三、社会组织参与保障性住房建设的法律规范

社会组织与政府机构由特定个体组成,个体自益性动机存在破坏与违背公共目标的可能。因此,社会组织参与保障性住房建设的有效性,是以其自身行为符合法律规范为前提的。不过,笔者需要强调的是,对社会组织的法律规范,不能简单地理解为政府对社会组织的管制与约束。法律规范应当建立在社会共同治理理念的基础之上,政府、社会组织、企业以及公民个人都只是社会治理的一个部分,任何主体都不应当具有社会治理中的超越性地位。简而言之,在法律规则与法律秩序的形成过程中,各种不同的利益主体应当具有平等地位,规则应当建立在利益一致与利益妥协的基础之上,而不应当将强制与暴力作为规则形成的基础。只有在既定规则的基础之上,才存在依据规则而产生的权利与义务、权力与职责的关系。社会组织的法律规范,是以民主与具有代表性的立法为基础的,政府的管理行为自身,也应当处于法律规范的范围之内。具体到保障性住房建设领域,对社会组织的法律规范,应当以立法机关的立法为基础,而不应以大量的行政规章特别是住房保障管理机构的规章与政策为依据,因为立法机关的民主性与代表广泛性,是确保利益博弈与利益平衡能够实现的必要前提。
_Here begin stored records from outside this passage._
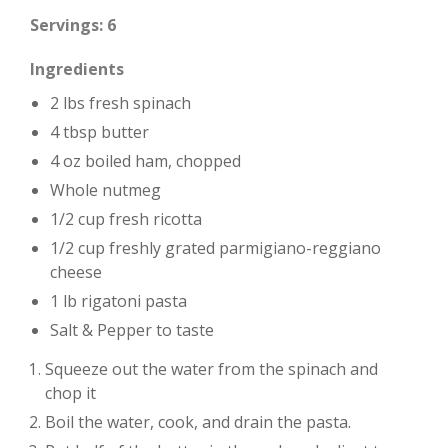
Servings: 6
Ingredients
2 lbs fresh spinach
4 tbsp butter
4 oz boiled ham, chopped
Whole nutmeg
1/2 cup fresh ricotta
1/2 cup freshly grated parmigiano-reggiano
cheese
1 lb rigatoni pasta
Salt & Pepper to taste
Squeeze out the water from the spinach and
chop it
Boil the water, cook, and drain the pasta.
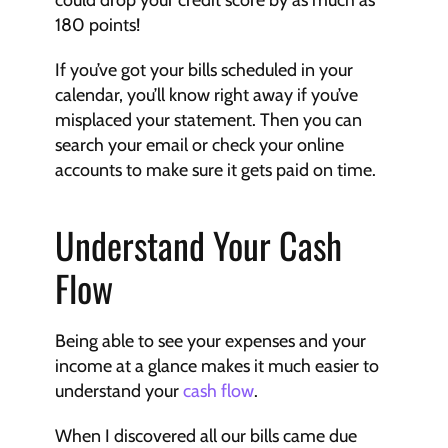
180 points!
If you’ve got your bills scheduled in your 
calendar, you’ll know right away if you’ve 
misplaced your statement. Then you can 
search your email or check your online 
accounts to make sure it gets paid on time.
Understand Your Cash 
Flow
Being able to see your expenses and your 
income at a glance makes it much easier to 
understand your 
cash flow
.
When I discovered all our bills came due 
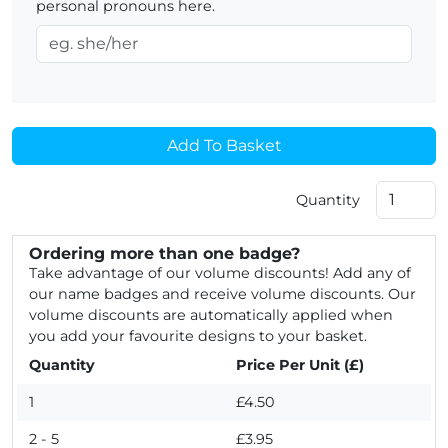
personal pronouns here.
Add To Basket
Quantity
Ordering more than one badge?
Take advantage of our volume discounts! Add any of
our name badges and receive volume discounts. Our
volume discounts are automatically applied when
you add your favourite designs to your basket.
Quantity
Price Per Unit (£)
1
£4.50
2 - 5
£3.95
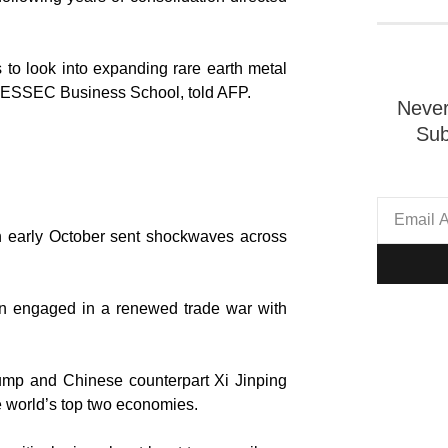
 to look into expanding rare earth metal
t ESSEC Business School, told AFP.
Never
Sub
in early October sent shockwaves across
en engaged in a renewed trade war with
rump and Chinese counterpart Xi Jinping
he world’s top two economies.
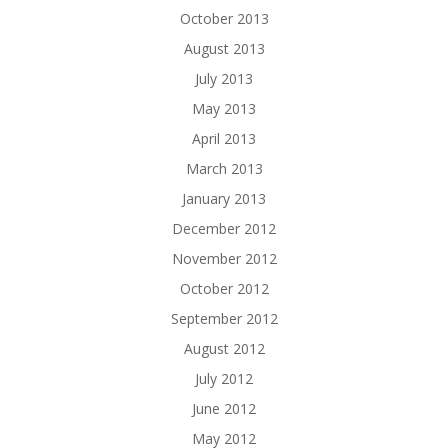
October 2013
August 2013
July 2013
May 2013
April 2013
March 2013
January 2013
December 2012
November 2012
October 2012
September 2012
August 2012
July 2012
June 2012
May 2012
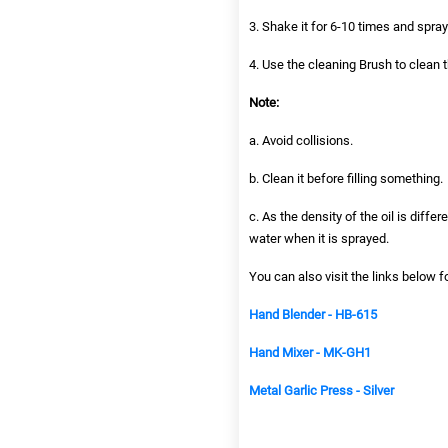
3. Shake it for 6-10 times and spra
4. Use the cleaning Brush to clean 
Note:
a. Avoid collisions.
b. Clean it before filling something.
c. As the density of the oil is diff
water when it is sprayed.
You can also visit the links below f
Hand Blender - HB-615
Hand Mixer - MK-GH1
Metal Garlic Press - Silver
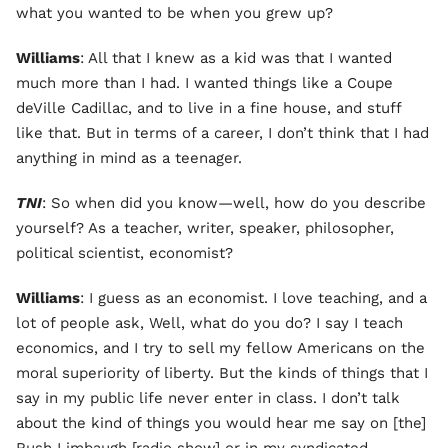
what you wanted to be when you grew up?
Williams
: All that I knew as a kid was that I wanted
much more than I had. I wanted things like a Coupe
deVille Cadillac, and to live in a fine house, and stuff
like that. But in terms of a career, I don’t think that I had
anything in mind as a teenager.
TNI
: So when did you know—well, how do you describe
yourself? As a teacher, writer, speaker, philosopher,
political scientist, economist?
Williams
: I guess as an economist. I love teaching, and a
lot of people ask, Well, what do you do? I say I teach
economics, and I try to sell my fellow Americans on the
moral superiority of liberty. But the kinds of things that I
say in my public life never enter in class. I don’t talk
about the kind of things you would hear me say on [the]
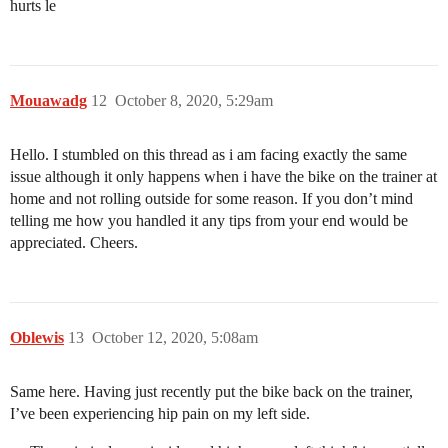
hurts le
Mouawadg
12
October 8, 2020, 5:29am
Hello. I stumbled on this thread as i am facing exactly the same
issue although it only happens when i have the bike on the trainer at
home and not rolling outside for some reason. If you don’t mind
telling me how you handled it any tips from your end would be
appreciated. Cheers.
Oblewis
13
October 12, 2020, 5:08am
Same here. Having just recently put the bike back on the trainer,
I’ve been experiencing hip pain on my left side.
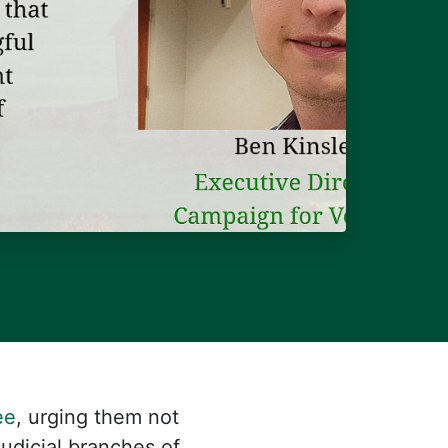
ee
, urging them not
Judicial branches of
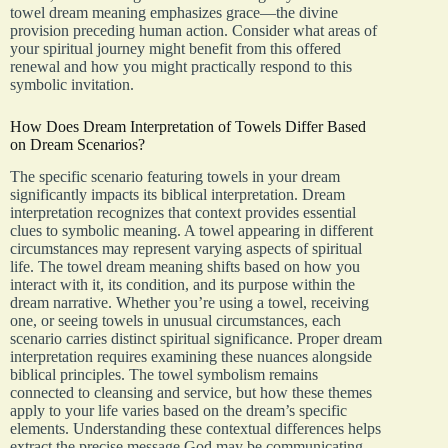
towel dream meaning emphasizes grace—the divine
provision preceding human action. Consider what areas of
your spiritual journey might benefit from this offered
renewal and how you might practically respond to this
symbolic invitation.
How Does Dream Interpretation of Towels Differ Based
on Dream Scenarios?
The specific scenario featuring towels in your dream
significantly impacts its biblical interpretation. Dream
interpretation recognizes that context provides essential
clues to symbolic meaning. A towel appearing in different
circumstances may represent varying aspects of spiritual
life. The towel dream meaning shifts based on how you
interact with it, its condition, and its purpose within the
dream narrative. Whether you’re using a towel, receiving
one, or seeing towels in unusual circumstances, each
scenario carries distinct spiritual significance. Proper dream
interpretation requires examining these nuances alongside
biblical principles. The towel symbolism remains
connected to cleansing and service, but how these themes
apply to your life varies based on the dream’s specific
elements. Understanding these contextual differences helps
extract the precise message God may be communicating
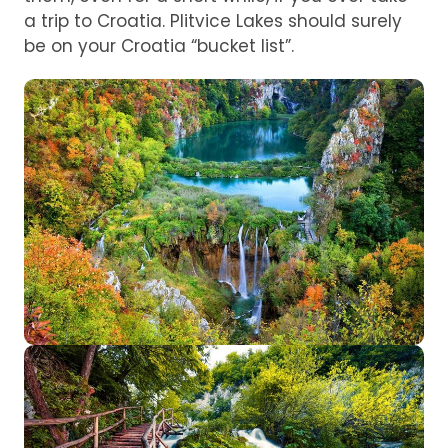
a trip to Croatia. Plitvice Lakes should surely
be on your Croatia “bucket list”.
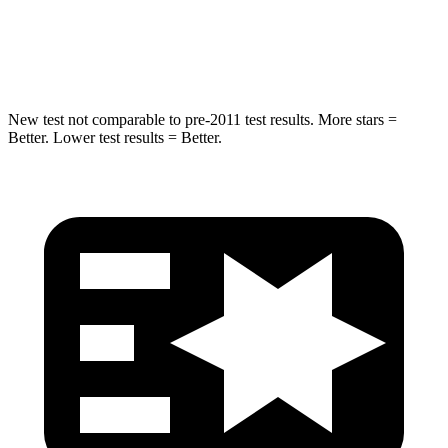
Max Damage Depth
15 inches
18 inches
Spine Acceleration
41 G’s
52 G’s
New test not comparable to pre-2011 test results.
More stars =
Better. Lower test results = Better.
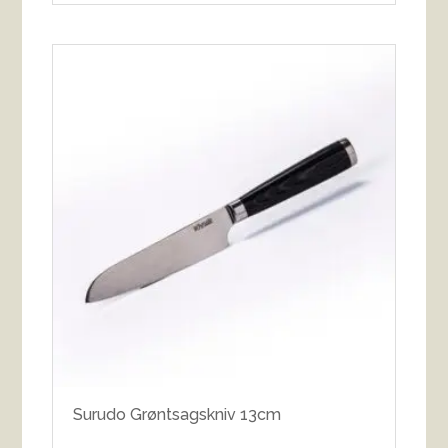
Surudo Grøntsagskniv 13cm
首先,立法应明确社会组织内部治理的基本规范,并将不同类型的住房社会组织纳入相应的治理范围之中。结合国内外已有的非政府组织管理模式,笔者认为,住房保障领域的社会组织,主要应根据其服务对象的不同进行分类规范。对于仅服务于社团成员的社会组织,法律应对会员基本权利进行重点规范。保障会员基本权利,是社会组织规范管理的基础,其中会员民主管理的权利、监督知情的权利以及获取服务的权利尤为关键。社会组织设立与存续的基础,在于组织成员的自主参与与自主管理,会员能够民主、公平地选举管理机构与决定组织重要事项,这是社会组织不同于企业和行政机关的一个突出特点。只有在共同参与和民主管理的基础上,社会组织的成员才能够有效行使其监督和知情的权利,并根据民主管理的需要,在内部设置必要的监督和制衡机构,以最终实现组织目标所确立的会员服务利益。以城市住宅社区组织为例,行政主导色彩更强而居民参与管理程度更弱的居民委员会,常常难以发挥其应有的社区管理与组织作用,而依法享有参与权的业主自治机构,则更容易在维护居民住房权益的领域发挥积极作用。因此,对参与保障性住房建设的社会组织,立法应当重点规范其成员参与民主管理和监督的权利,在组织章程与内部治理规则上,都应当重点突出此类规范。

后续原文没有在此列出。